Why is $\mathbb{Z}[\sqrt{-4}] = \mathbb Z[2i]$ not a UFD?

Question

Why is $\mathbb{Z}[\sqrt{-4}] = \mathbb Z[2i]$ not a UFD?

$\mathbb Z[2i] = {a+bi}$ where $b$ is even. How do I show this since $4$ is not square-free?

Answer 1

Alternatively, you can exhibit an irreducible element which is not prime. It is easy to check that $2i$ is irreducible, but it is not prime, since $2i\mid 4=2\times 2$ but $2i\nmid 2$.

Answer 2

$$-4=-2*2$$ $$-4=2i*2i$$

First, we need to show these are irreducible factorizations, so we need to show $2$, $-2$, and $2i$ are irreducible. Notice that $\lvert z \rvert=2$ is true for all of these complex numbers, so we'll simply prove it for that case. Let's say we have the following for $a, b, c, d \in \Bbb{Z}$: $$z=(a+2bi)(c+2di)$$

We need to show that either $a+2bi$ or $c+2di$ is a unit. Take the modulus of both sides:

$$2=\sqrt{a^2+4b^2}\sqrt{c^2+4d^2}=\sqrt{a^2c^2+4a^2d^2+4b^2c^2+16b^2d^2}$$

Square both sides.

$$4=a^2c^2+4a^2d^2+4b^2c^2+16b^2d^2$$

If both $b$ and $d$ are non-zero, then clearly, the right side is going to greater than $4$ because of the $16b^2d^2$, so either $b=0$ or $d=0$. Without loss of generality, say $b=0$.

$$4=a^2c^2+4a^2d^2=a^2(c^2+4d^2)$$

If $\lvert d \rvert > 1$, then $4d^2 > 4$, making the whole right side greater than $4$, so either $d=0$ or $d=\pm 1$. If $d=0$, then we have $4=a^2c^2$, so $\pm 2=\pm ac$. Since $\pm 2$ are prime in $\Bbb{Z}$, $\pm ac$ must be a trivial product.
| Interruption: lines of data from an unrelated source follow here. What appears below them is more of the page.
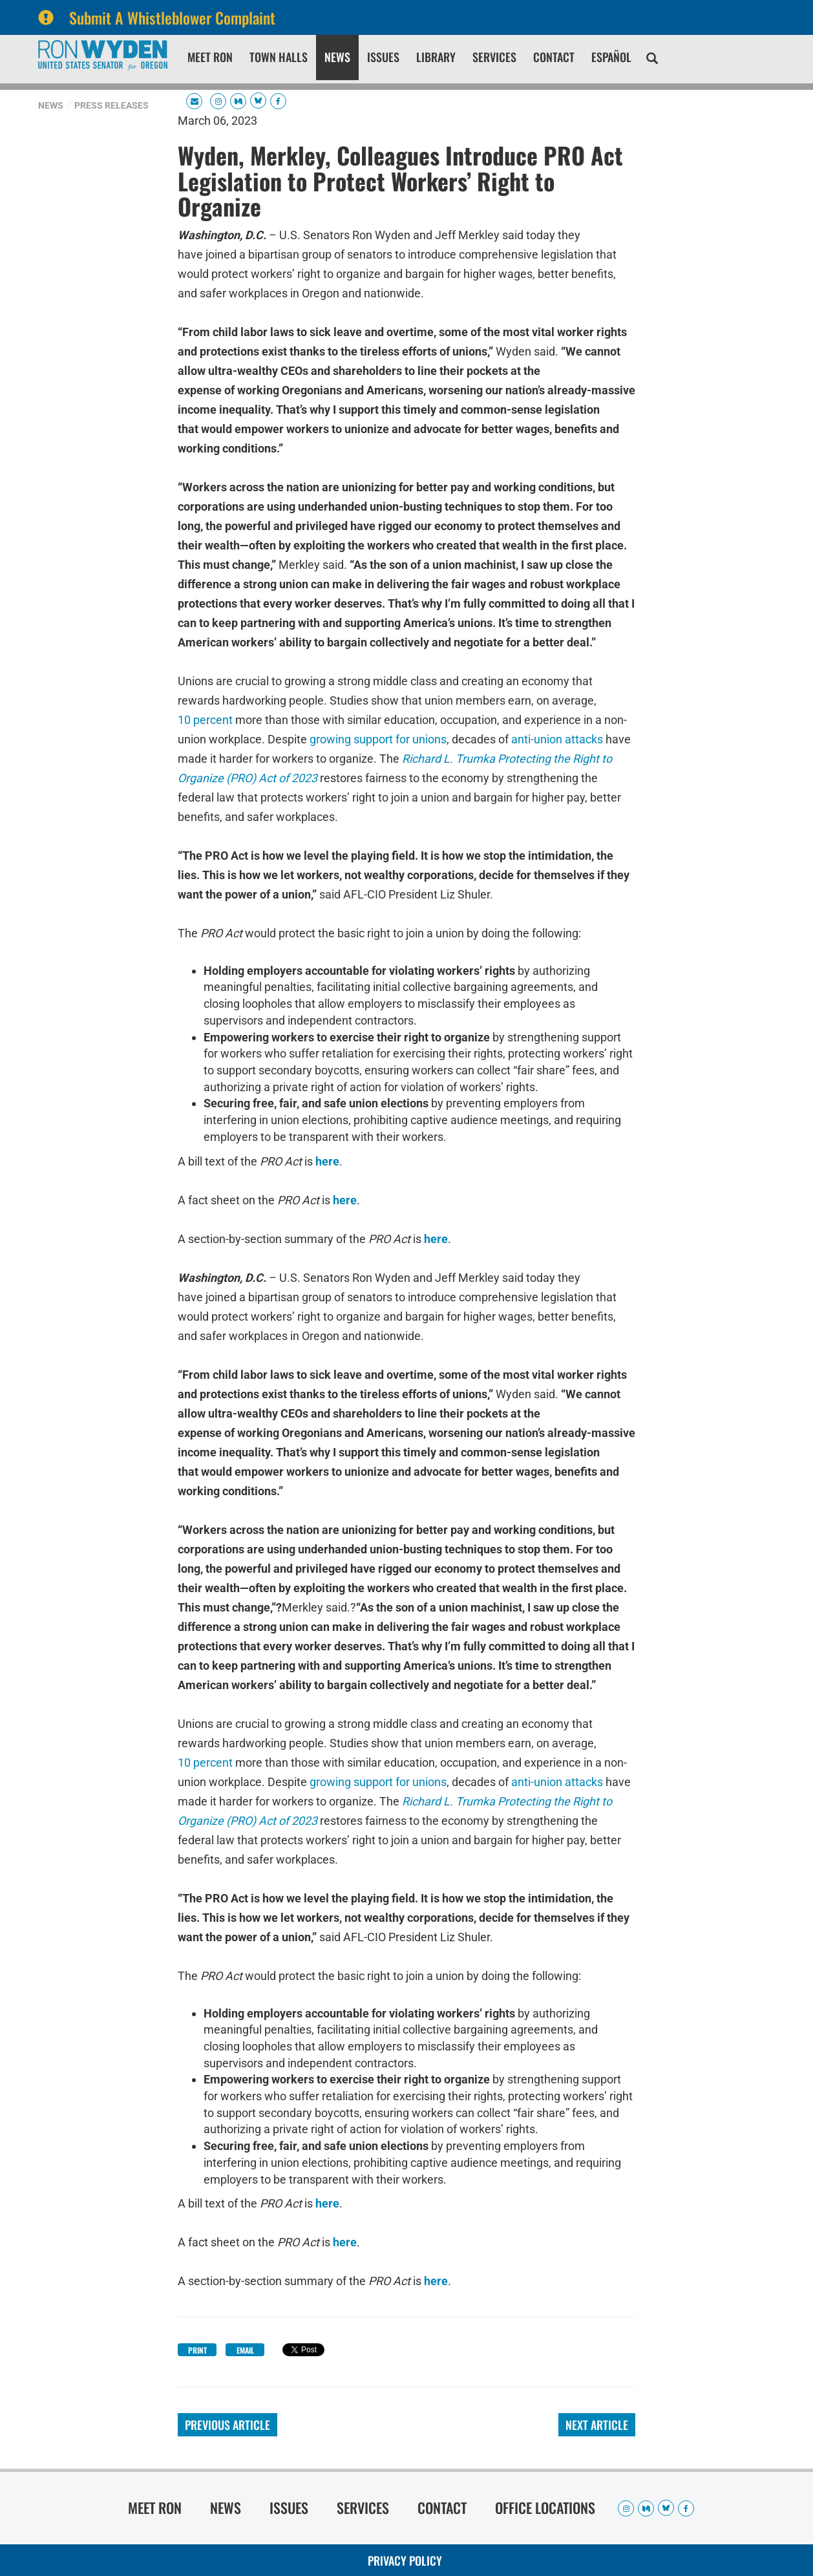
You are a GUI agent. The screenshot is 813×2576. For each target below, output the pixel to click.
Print (197, 2350)
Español (611, 56)
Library (436, 56)
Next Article (596, 2424)
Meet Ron (210, 56)
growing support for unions (378, 739)
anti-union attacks (557, 739)
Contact (554, 56)
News (337, 56)
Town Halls (278, 56)
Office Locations (545, 2507)
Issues (383, 56)
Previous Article (227, 2424)
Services (494, 56)
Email (245, 2350)
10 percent (205, 718)
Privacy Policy (405, 2560)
On the other hand, if $d=\pm 1$, then we have $4=a^2(c^2+4)=a^2c^2+4a^2$. Clearly, $4a^2 \geq 4$, but the left-hand side equals $4$, we also have $4a^2 \leq 4$, meaning $4a^2=4$ and $a=1$. Thus, this is also a trivial product. This shows that all cases lead to a trivial product, so $2$, $-2$, and $2i$ are irreducible in $\Bbb{Z}[2i]$.

Now, we need to show that these factorizations are different up to associates. We can show this by contradiction. Assume $2ia=-2$ and $2ib=2$ for some units $a, b \in \Bbb{Z}[2i]$. If this is generalized to $\Bbb{Q}[i]$, we can use the properties of a field to show that $a=i$ and $b=-i$ are the only possibilities. However, these elements have odd coefficients of $i$ and are therefore not in $\Bbb{Z}[2i]$. Thus, we have a contradiction and these two factorizations must be different.

Since $-4$ has multiple factorizations that are not associates of each other, $\Bbb{Z}[2i]$ is not a UFD.

(Also, the first factorization is only possible because $4$ is a perfect square.)

Answer 3

One can show that a UFD is integrally closed in its field of fractions (see here for a proof). Note that the field of fractions of $\mathbb{Z}[2i]$ is $\mathbb{Q}(i)$. Since $i \in \mathbb{Q}(i)$ satisfies the monic polynomial $x^2 + 1$, then it is integral over $\mathbb{Z}[2i]$ (and even over $\mathbb{Z}$). However, $i \notin \mathbb{Z}[2i]$ so $\mathbb{Z}[2i]$ is not integrally closed, hence is not a UFD.